The book features 200 exclusive pictures shot by the author, exploding with Tuku’s untold emotion on and off stage and giving readers a rare glimpse into his intensely private life.

“Pictures are vital in the narrative of Tuku’s music and life. In other words, photography reinforces the book substantially. What my pen missed, photography captured far more accurately and honestly than words. I photographed all the pictures in the book in Zimbabwe and away seeing things through my own eyes.

Photography stimulated my thoughts, complementing the trajectory of my writing with fulfilling perspective, relevance and presentation. I attempted to use photography to memorialise Tuku at the level of his music.”
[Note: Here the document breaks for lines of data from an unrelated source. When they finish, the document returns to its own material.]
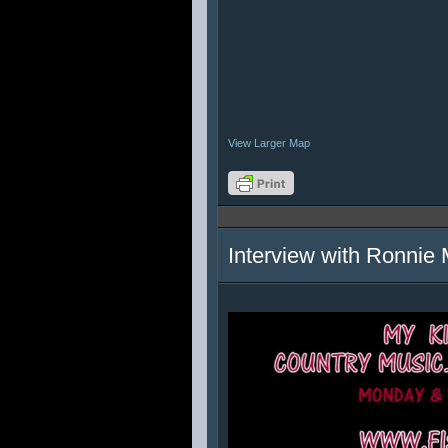
View Larger Map
Interview with Ronnie 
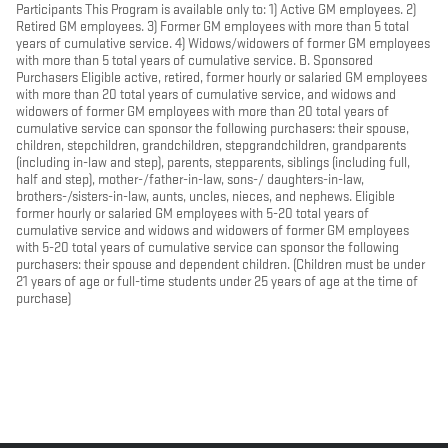
Participants This Program is available only to: 1) Active GM employees. 2)
Retired GM employees. 3) Former GM employees with more than 5 total
years of cumulative service. 4) Widows/widowers of former GM employees
with more than 5 total years of cumulative service. B. Sponsored
Purchasers Eligible active, retired, former hourly or salaried GM employees
with more than 20 total years of cumulative service, and widows and
widowers of former GM employees with more than 20 total years of
cumulative service can sponsor the following purchasers: their spouse,
children, stepchildren, grandchildren, stepgrandchildren, grandparents
(including in-law and step), parents, stepparents, siblings (including full,
half and step), mother-/father-in-law, sons-/ daughters-in-law,
brothers-/sisters-in-law, aunts, uncles, nieces, and nephews. Eligible
former hourly or salaried GM employees with 5-20 total years of
cumulative service and widows and widowers of former GM employees
with 5-20 total years of cumulative service can sponsor the following
purchasers: their spouse and dependent children. (Children must be under
21 years of age or full-time students under 25 years of age at the time of
purchase)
Mutamba said it was not easy writing because some of the people, close to Tuku’s early years and work and would have reinforced the book, did not want to talk. Some who spoke did not inspire the author.

“But that did not stop the book because Tuku himself said I should write. I spent two years on research, interviews, photography and of course listening to his music day and night. Three years went into drafting, writing, editing and production.”